Seattle Genetics Misses 1st Quarter Sales Estimate, But Sees $1B Future

5/8/12Follow @xconomy

Seattle Genetics fell short of Wall Street’s quarterly sales expectations for its new lymphoma drug, but the company boldly declared today that it sees its first drug becoming a billion-dollar blockbuster over time.

The Bothell, WA-based company (NASDAQ: SGEN) said today it generated $34.5 million in net product sales in the first quarter, about a 4 percent increase beyond the $33.2 million it reported in the previous three-month period. That performance fell short of Wall Street’s average estimate of $39 million, according to Jason Kantor, an analyst with RBC Capital Markets. Shares of the company dipped in after-hours trading by 9 percent to $17.40 at 5:26 pm ET.

Despite missing Street expectations of net sales, Seattle Genetics offered a bullish forecast for its new drug brentuximab vedotin (Adcetris). The company, which won FDA approval for the product in August, said it expects to pull in $140 million to $150 million of net product sales in 2012. While the new drug is currently FDA-approved for a small group of patients with relapsed forms of Hodgkin’s disease and anaplastic large cell lymphoma, the company is pushing hard on clinical trials that could prove the drug’s value for many more people. By moving the drug into newly diagnosed lymphoma patients, and extending it to other patients with different forms of cancer, Seattle Genetics said it envisions much greater potential over time.

The drug, which combines the specific cell-targeting capability of an antibody with a toxin that gives it more punch, has shown an ability to significantly shrink tumors in patients who don’t respond nearly as well to conventional chemotherapy.

Seattle Genetics CEO Clay Siegall

“In the longer term, we believe the commercial opportunity for Adcetris exceeds $1 billion in the U.S. and Canada,” CEO Clay Siegall said on a conference call with analysts. Millennium: Takeda holds the rights to the drug in Europe.

David Miller, an analyst with Biotech Stock Research in Seattle, said the first quarter fell short of his expectations, but the long-term trend is still encouraging. “They are doing great. They’ll be able to beat guidance if they can convince docs to use the drug in retreatment situations,” Miller says.

A couple of dynamics made the first quarter unusual. About 200 very ill patients who had been getting Adcetris through a free extended clinical trial program in 2011 were converted into paying customers last year after it won FDA approval, but most of them have since quit taking the drug, the company said. Plus, Public Health Service discount programs went into effect in the first quarter, which widened the gap between gross and net sales that Seattle Genetics could record on its books. Now that the discounts are in effect, those adjustments are expected to be consistent going forward, the company said.

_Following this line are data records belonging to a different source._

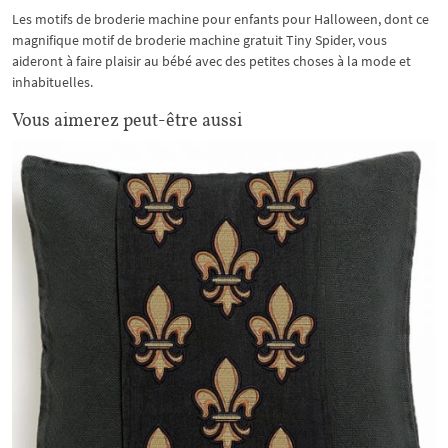
Les motifs de broderie machine pour enfants pour Halloween, dont ce
magnifique motif de broderie machine gratuit Tiny Spider, vous
aideront à faire plaisir au bébé avec des petites choses à la mode et
inhabituelles.
Vous aimerez peut-être aussi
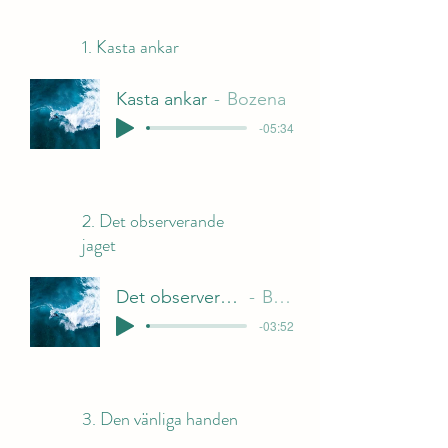
1. Kasta ankar
Kasta ankar
Bozena
-05:34
2. Det observerande
jaget
Det observerande jaget
Bozena
-03:52
3. Den vänliga handen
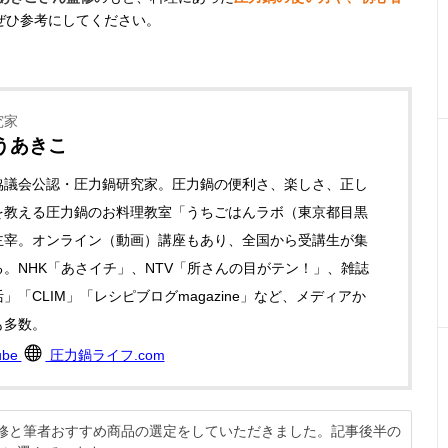
ぜひ参考にしてください。
究家
うあきこ
協議会公認・圧力鍋研究家。圧力鍋の便利さ、楽しさ、正し
を教える圧力鍋のお料理教室「うちごはんラボ（東京都目黒
主宰。オンライン（動画）講座もあり、全国から受講生が集
。NHK「あさイチ」、NTV「所さんの目がテン！」、雑誌
」「CLIM」「レシピブログmagazine」など、メディアか
も多数。
ube
圧力鍋ライフ.com
に監修と筆者おすすめ商品の選定をしていただきました。記事後半の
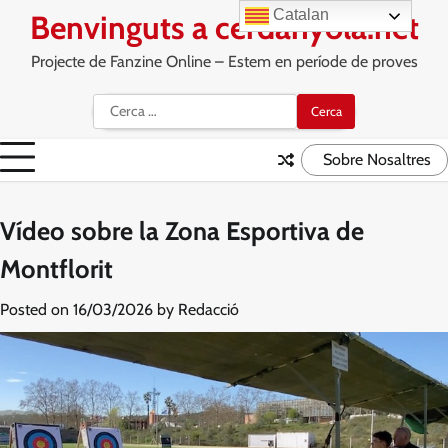
Skip
Catalan
Benvinguts a cerdanyola.net
to
content
Projecte de Fanzine Online – Estem en període de proves
Cerca:
Sobre Nosaltres
Vídeo sobre la Zona Esportiva de
Montflorit
Posted on
16/03/2026
by
Redacció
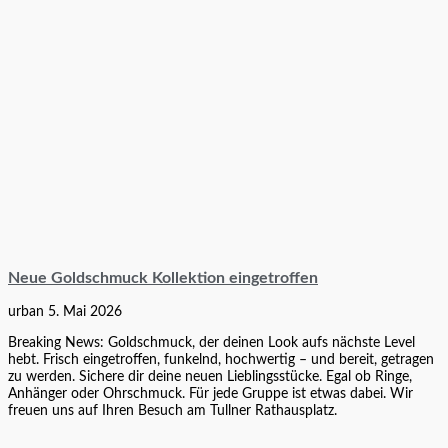
Neue Goldschmuck Kollektion eingetroffen
urban
5. Mai 2026
Breaking News: Goldschmuck, der deinen Look aufs nächste Level
hebt. Frisch eingetroffen, funkelnd, hochwertig – und bereit, getragen
zu werden. Sichere dir deine neuen Lieblingsstücke. Egal ob Ringe,
Anhänger oder Ohrschmuck. Für jede Gruppe ist etwas dabei. Wir
freuen uns auf Ihren Besuch am Tullner Rathausplatz.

Seattle Genetics, which hasn’t previously offered a sales forecast to analysts, described a number of factors on this quarterly call that give it increasing confidence. The drug is expensive—$13,500 per dose for a product given every three weeks—but no patients have been denied reimbursement for the drug when it has been prescribed in accordance with FDA guidelines, the company said. About 750 different accounts have ordered Adcetris so far, which represents less than half of the total potential market for the drug with its current FDA-approved uses, said Chris Boerner, Seattle Genetics’ senior vice president of commercial operations. When the company has surveyed targeted physician prescribers, it has found more than 90 percent have a positive impression of the product, Boerner says.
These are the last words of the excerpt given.